Muchas personas sienten curiosidad por el Reiki, pero no saben qué esperar en una sesión. Imaginan rituales complejos o técnicas extrañas, cuando en realidad la experiencia es sorprendentemente sencilla, cálida y natural.
Una sesión de Reiki comienza siempre con un momento de bienvenida. El practicante te pregunta cómo estás, qué necesitas y cómo te gustaría sentirte. No hace falta compartir grandes detalles: basta con tu intención. Después, te acomodas en una camilla o en un sillón, sin quitarte la ropa, y cierras los ojos para entrar en un espacio de calma.

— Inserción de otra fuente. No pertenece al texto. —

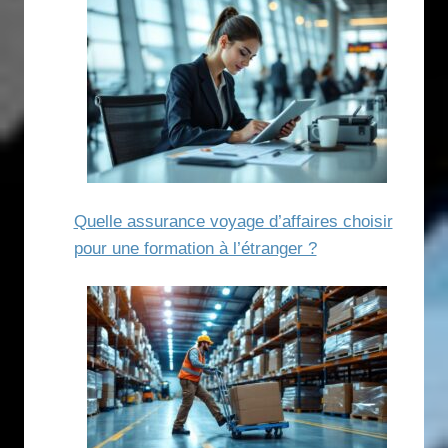
Quelle assurance voyage d’affaires choisir
pour une formation à l’étranger ?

El practicante coloca sus manos suavemente en distintas posiciones o las deja a pocos centímetros del cuerpo. No manipula ni presiona: simplemente sostiene, escucha y acompaña. Cada posición trabaja una zona energética concreta —cabeza, pecho, abdomen, piernas— para facilitar que la energía fluya de manera natural.
Durante la sesión puedes sentir calor, hormigueo, vibración, frío o simplemente una profunda relajación. Algunas personas ven colores, otras se duermen, otras notan emociones que se liberan. No hay una experiencia correcta: cada cuerpo responde según lo que necesita.
La sesión termina con unos minutos para volver despacio y compartir lo que hayas sentido si te apetece. Muchas veces no hace falta hablar: el cuerpo ya ha hecho su trabajo.
Lo importante es que te vayas más ligera, más centrada y con una sensación de equilibrio interno. Eso es lo que hace del Reiki una herramienta tan valiosa: te devuelve a ti misma.